### Action item:
Begin at the line that has "ши қўзғалди", stop after the line that has "Clé perdue ou volée ?", and print exactly those lines from the records below, without any pictures.

-=-=-=-=-

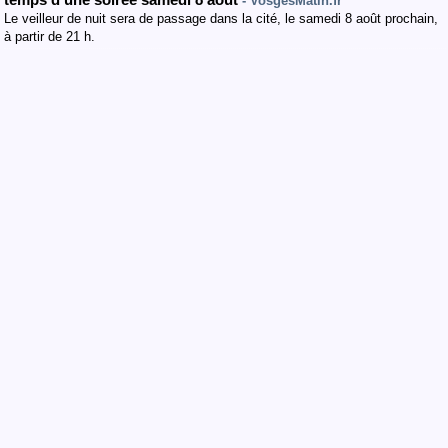
temps d’une soirée samedi 8 août
- VosgesMatin.fr
Le veilleur de nuit sera de passage dans la cité, le samedi 8 août prochain,
à partir de 21 h.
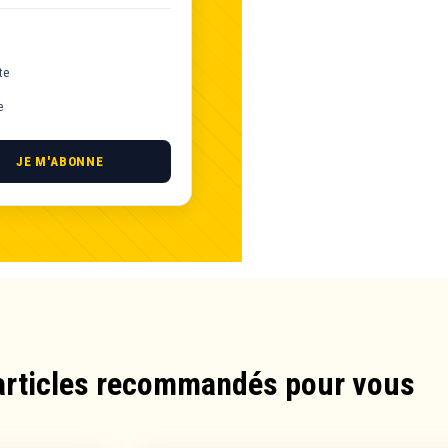
te
e
JE M'ABONNE
articles recommandés pour vous​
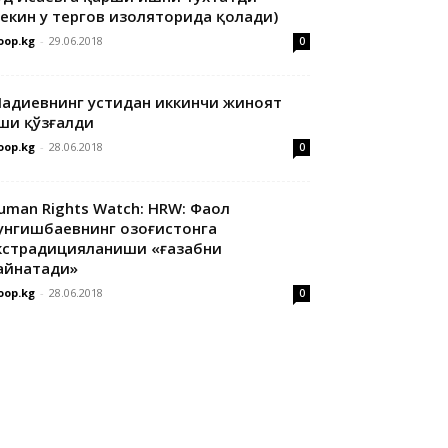
лекин у тергов изоляторида қолади)
oop.kg
-
29.06.2018
0
адиевнинг устидан иккинчи жиноят
ши қўзғалди
oop.kg
-
28.06.2018
0
uman Rights Watch: HRW: Фаол
унгишбаевнинг Қозоғистонга
кстрадицияланиши «ғазабни
айнатади»
oop.kg
-
28.06.2018
0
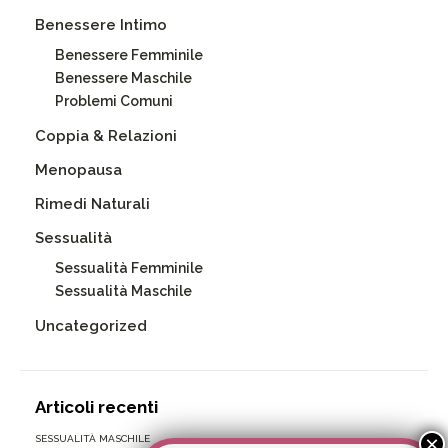
Benessere Intimo
Benessere Femminile
Benessere Maschile
Problemi Comuni
Coppia & Relazioni
Menopausa
Rimedi Naturali
Sessualità
Sessualità Femminile
Sessualità Maschile
Uncategorized
Articoli recenti
SESSUALITÀ MASCHILE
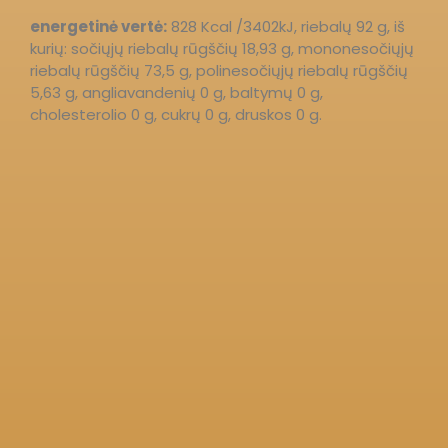
energetinė vertė:
828 Kcal /3402kJ, riebalų 92 g, iš
kurių: sočiųjų riebalų rūgščių 18,93 g, mononesočiųjų
riebalų rūgščių 73,5 g, polinesočiųjų riebalų rūgščių
5,63 g, angliavandenių 0 g, baltymų 0 g,
cholesterolio 0 g, cukrų 0 g, druskos 0 g.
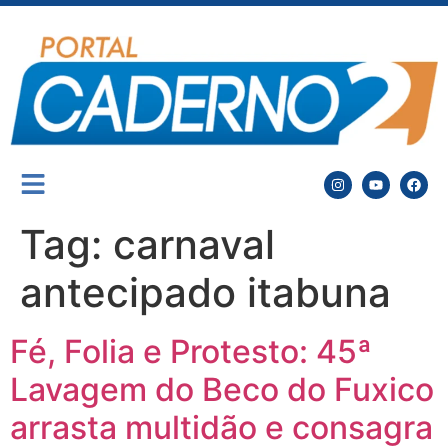
Tag:
carnaval
antecipado itabuna
Fé, Folia e Protesto: 45ª
Lavagem do Beco do Fuxico
arrasta multidão e consagra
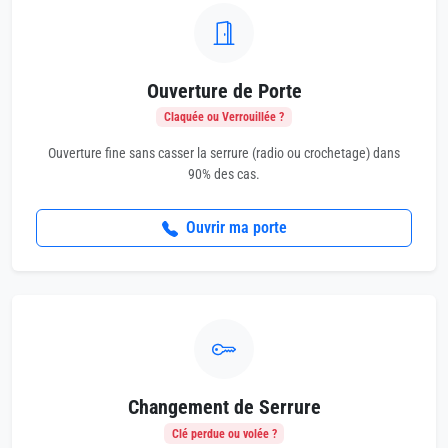
Ouverture de Porte
Claquée ou Verrouillée ?
Ouverture fine sans casser la serrure (radio ou crochetage) dans
90% des cas.
Ouvrir ma porte
Changement de Serrure
Clé perdue ou volée ?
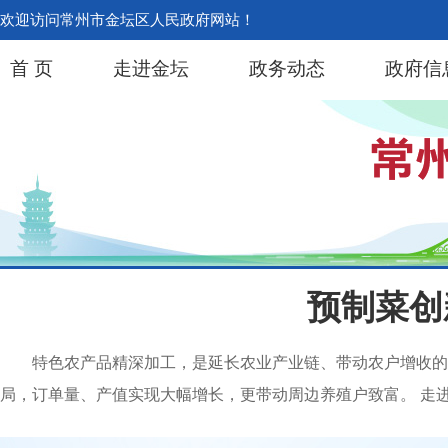
欢迎访问常州市金坛区人民政府网站！
首 页
走进金坛
政务动态
政府信
预制菜创
特色农产品精深加工，是延长农业产业链、带动农户增收的
局，订单量、产值实现大幅增长，更带动周边养殖户致富。 走进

-=-=-=-=-

### Answer to this task:
ши қўзғалди
oop.kg
-
28.06.2018
0
uman Rights Watch: HRW: Фаол
унгишбаевнинг Қозоғистонга
кстрадицияланиши «ғазабни
айнатади»
oop.kg
-
28.06.2018
0
Benessere Intimo
Benessere Femminile
Benessere Maschile
Problemi Comuni
Coppia & Relazioni
Menopausa
Rimedi Naturali
Sessualità
Sessualità Femminile
Sessualità Maschile
Uncategorized
Articoli recenti
SESSUALITÀ MASCHILE
energetinė vertė:
828 Kcal /3402kJ, riebalų 92 g, iš
kurių: sočiųjų riebalų rūgščių 18,93 g, mononesočiųjų
riebalų rūgščių 73,5 g, polinesočiųjų riebalų rūgščių
5,63 g, angliavandenių 0 g, baltymų 0 g,
cholesterolio 0 g, cukrų 0 g, druskos 0 g.
Tag:
carnaval
antecipado itabuna
Fé, Folia e Protesto: 45ª
Lavagem do Beco do Fuxico
arrasta multidão e consagra
Ouverture de Porte
Claquée ou Verrouillée ?
Ouverture fine sans casser la serrure (radio ou crochetage) dans
90% des cas.
Ouvrir ma porte
Changement de Serrure
Clé perdue ou volée ?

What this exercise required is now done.